II. Письма П. А. Кулаковского.

15 Января 1880 г. Белград.

Многоуважаемый Иван Сергеевич!

Война 1876 г., наши добровольцы и Черняев плохо здесь вспоминаются. Не хотелось мне этого говорить Черняеву в Москве, но Вам считаю себя обязанным написать это. Черняев мне в Москве говорил о своих замыслах по поводу железной дороги; я молчал и даже отклонил его намерение быть посредником иногда при передаче его писем. Мое дело в Сербии не имеет практического характера, и было бы, признаюсь, больно, если бы Черняев из чистого деятеля идеи обратился в практика, строящего в Сербии железные дороги.

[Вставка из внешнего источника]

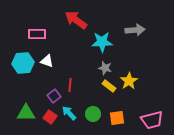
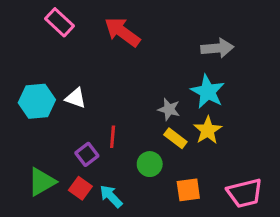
pink rectangle: (37, 34) -> (59, 22), moved, turned 42
cyan star: (102, 42) -> (208, 92), moved, turned 30
green triangle: (26, 113) -> (42, 182), turned -30
cyan arrow: (69, 113) -> (111, 196), moved
green circle: (93, 114) -> (150, 164), moved

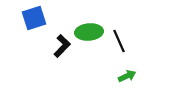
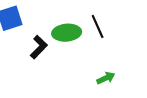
black line: (119, 41) -> (98, 26), moved

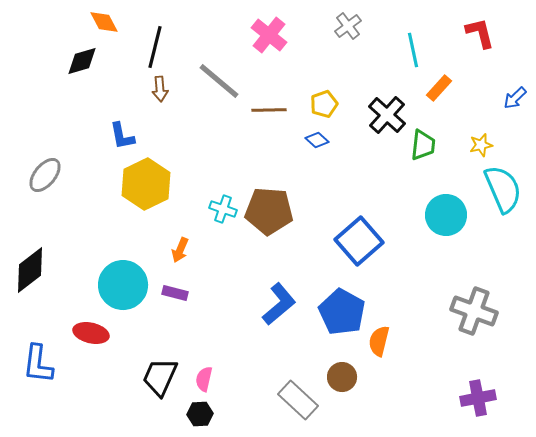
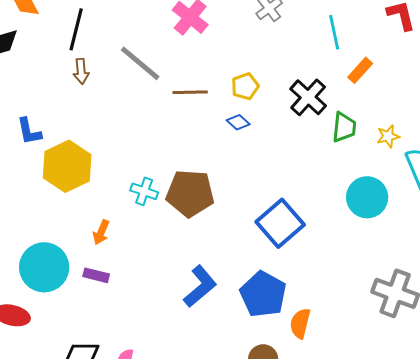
blue L-shape: (122, 136) -> (29, 131), moved
yellow star: (481, 145) -> (388, 136), moved

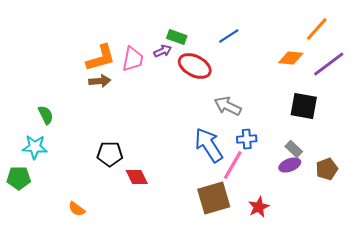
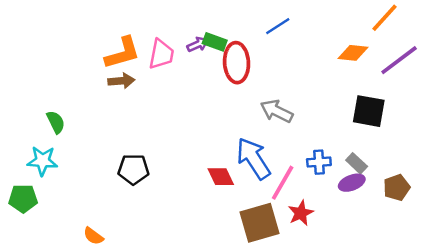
green rectangle: (177, 37) -> (215, 42), moved
red ellipse: (195, 66) -> (237, 63), turned 60
blue cross: (247, 139) -> (319, 162), moved
red diamond: (137, 177) -> (221, 177), moved
red star: (259, 207) -> (301, 213), moved

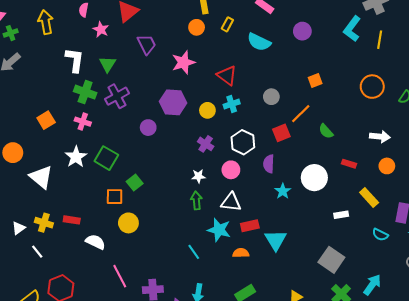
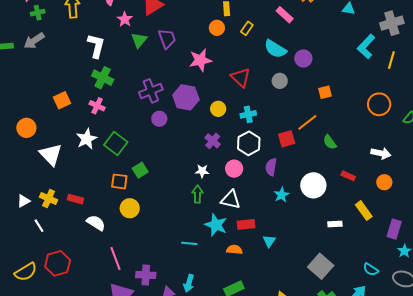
purple circle: (302, 31) -> (303, 58), moved
green triangle: (108, 64) -> (139, 40), moved
purple cross: (117, 96) -> (151, 91), moved
gray circle: (271, 97) -> (280, 81), moved
cyan cross: (232, 104) -> (248, 114), moved
cyan semicircle: (380, 235) -> (371, 269), moved
cyan triangle: (276, 240) -> (269, 241), size x0.6
cyan line: (194, 252) -> (189, 243), turned -56

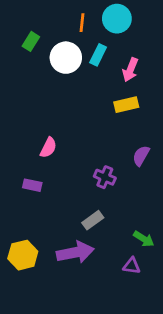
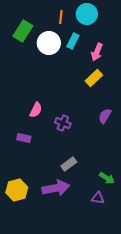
green rectangle: (31, 41) -> (23, 31), size x1.5
yellow rectangle: (126, 105) -> (94, 78), turned -30
purple cross: (105, 177) -> (63, 123), moved

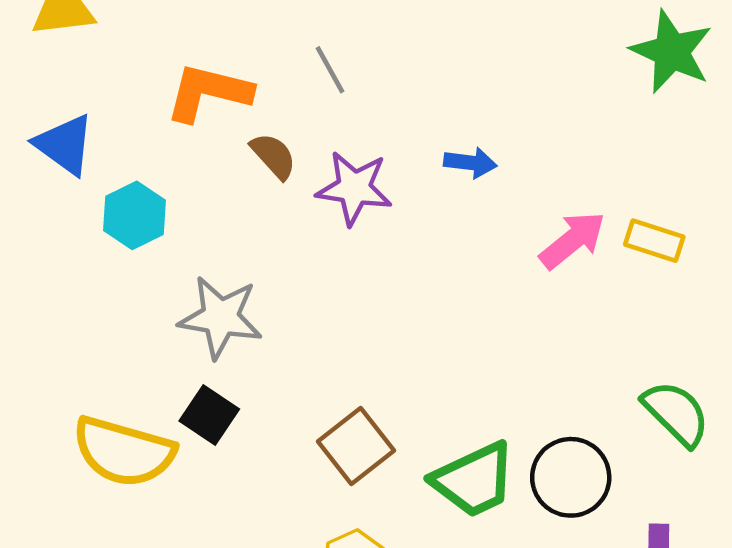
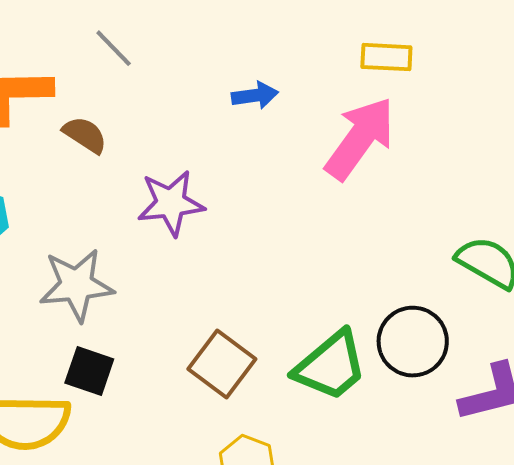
purple star: (354, 188) -> (171, 203), moved
pink arrow: (573, 240) -> (360, 138), size x1.4
yellow rectangle: (654, 241) -> (386, 57), moved

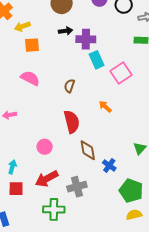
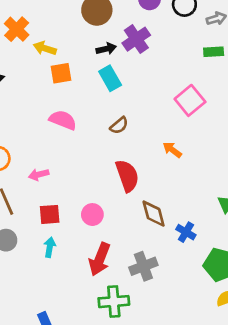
yellow arrow: (22, 26) -> (45, 48), turned 42
purple cross: (86, 39) -> (136, 39), moved, turned -30
cyan rectangle: (97, 60) -> (110, 78), moved
brown semicircle: (69, 86) -> (119, 125), turned -144
red arrow: (47, 179) -> (100, 259), turned -35
red square: (16, 189) -> (50, 214), moved

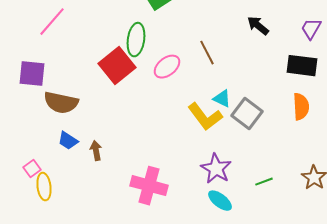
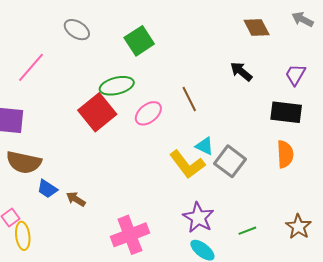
green ellipse: (136, 40) -> (117, 86), turned 68
brown semicircle: (61, 103) -> (24, 162), moved
brown arrow: (96, 151) -> (76, 199), turned -48
pink cross: (149, 186) -> (130, 235), turned -36

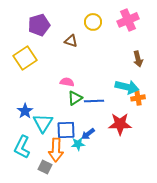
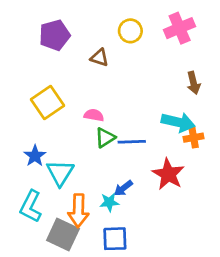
yellow square: (25, 58) -> (48, 103), moved
red star: (120, 124) -> (168, 174), turned 30
blue square: (66, 130) -> (115, 239), moved
gray square: (45, 167) -> (63, 235), size x1.6

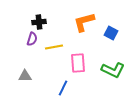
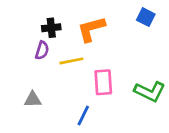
orange L-shape: (84, 22) -> (91, 29), moved
blue square: (111, 33) -> (146, 17), moved

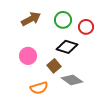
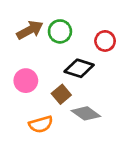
green circle: (63, 20) -> (60, 31), moved

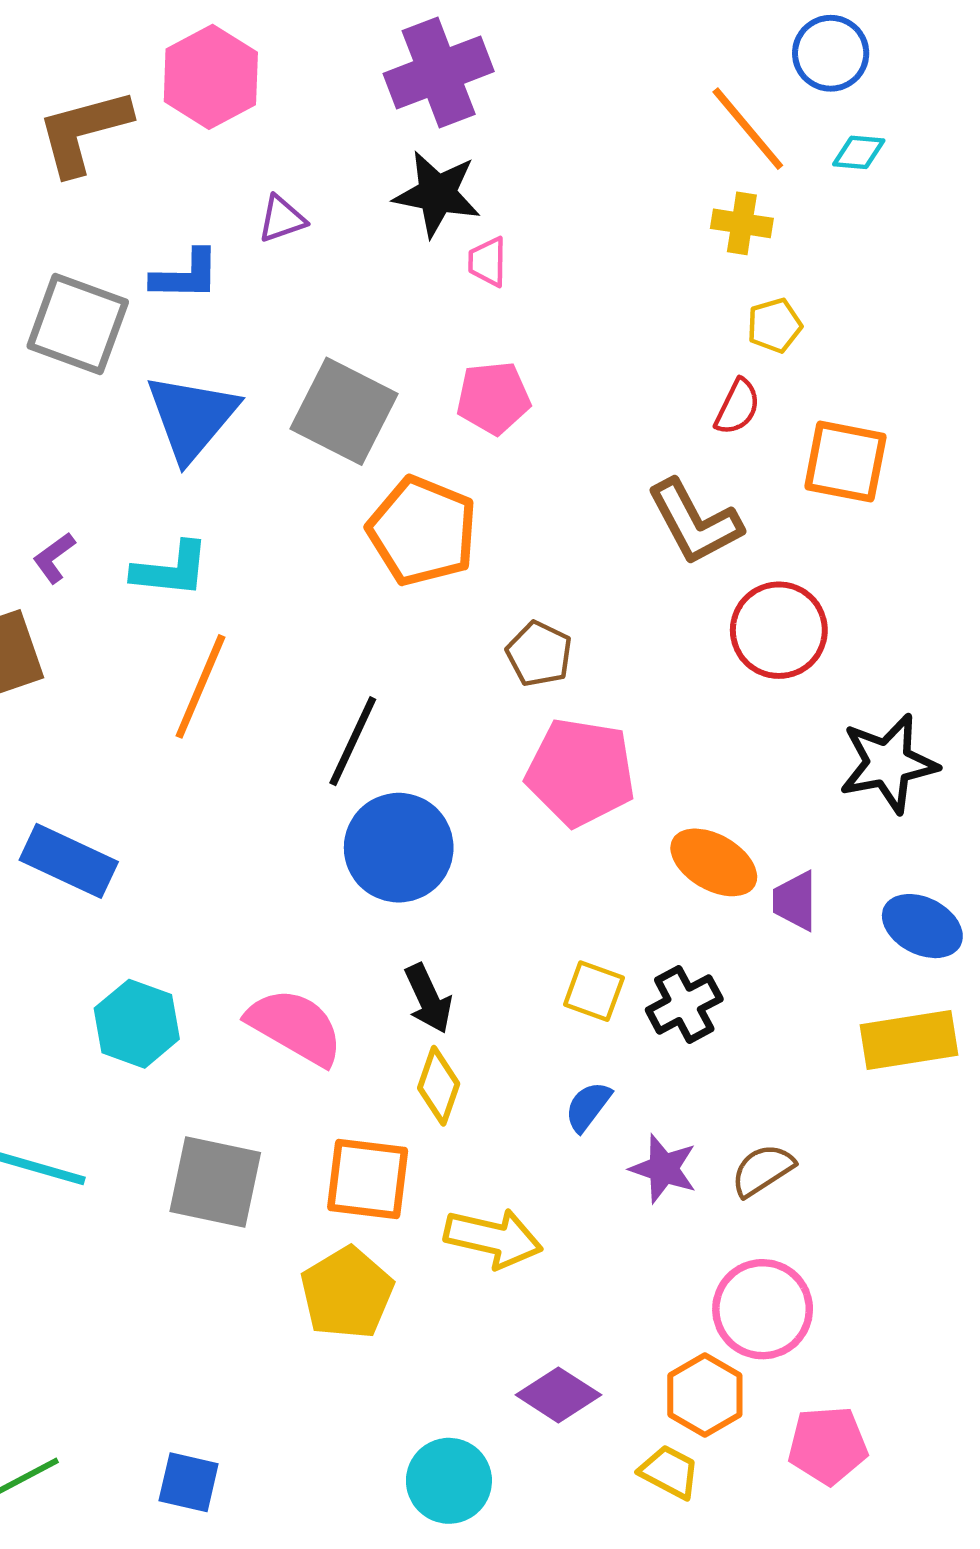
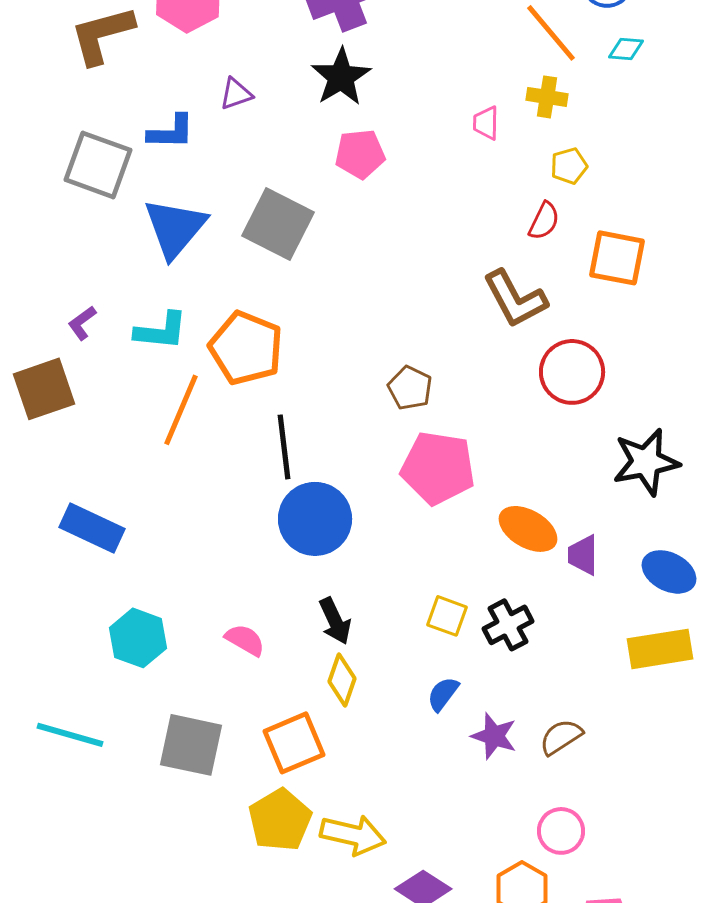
black star: (437, 194) -> (341, 77), turned 30
pink trapezoid: (487, 262) -> (486, 123), moved
pink pentagon: (493, 398) -> (360, 154), moved
orange pentagon: (422, 531) -> (246, 348), moved
black line: (353, 741) -> (284, 447), turned -32
pink semicircle: (295, 1027) -> (245, 640), size x0.6
orange square: (368, 1179) -> (294, 743), turned -30
yellow arrow: (493, 1238) -> (353, 835), moved
pink circle: (763, 1309) -> (561, 831), size x0.7

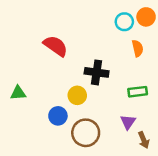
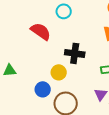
cyan circle: (124, 22) -> (64, 11), moved

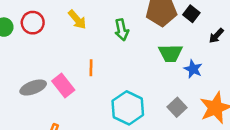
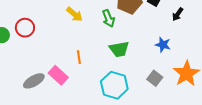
yellow arrow: (77, 20) -> (75, 14), moved
green arrow: (122, 30) -> (109, 18), moved
green trapezoid: (170, 53) -> (119, 49), moved

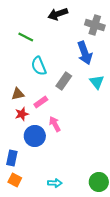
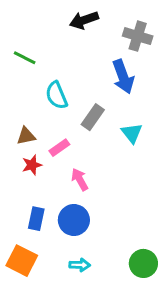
green line: (26, 37) -> (25, 58), moved
cyan triangle: (97, 82) -> (132, 133), moved
blue circle: (35, 136) -> (74, 220), moved
blue rectangle: (12, 158) -> (36, 219), moved
orange square: (15, 180) -> (22, 261), size x1.5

По моему мнению, было бы пожалуй лучше, если бы строил [242] их кто-нибудь другой, не русский, потому что едва ли хорошо построим, а во-вторых, сербы стали бы обвинять нас и в своих финансовых затруднениях, которые связаны с железнодорожным вопросом. Как-то трудно себе представить Черняева, стоявшего во главе войны славянской, строителем-железнодорожником. Черняев, по рассказам, сделал недавно одну бестактность; он написал Зюссману письмо, в котором поручает ему собрать портреты и сведения о жизни разных сербских деятелей войны 1876 года. Зюссман, который сидит теперь в Нише, в качестве одного из слуг Ристича, конечно, раструбил это повсюду и носится с этим письмом. Ни письма этого, ни Зюссмана я не видел, но рассказывали мне все это люди, достойные доверия. И сербы, большинство которых далеко не любит Черняева, указывают на этот факт и приговаривают: вот с кем Черняев приятель и т. д. Может быть альбом войны 1876 г., приготовляемый Черняевым, и имеет какой-нибудь смысл, хотя, признаюсь, я бы не считал его своевременным теперь, но неужели Черняев не нашел никого между сербами, которому мог бы поручить доставление ему подобных сведений. Надобно же ему разбирать людей и не поддаваться эксплоатации всяких проходимцев. Ведь имя у него большое и славное, а подобными именами очень любят пользоваться малые корыстолюбцы: должен же понимать это Черняев. Вопрос железнодорожный будет вероятно отложен до следующей скупщины, так что Бог весть, когда состоится эта постройка.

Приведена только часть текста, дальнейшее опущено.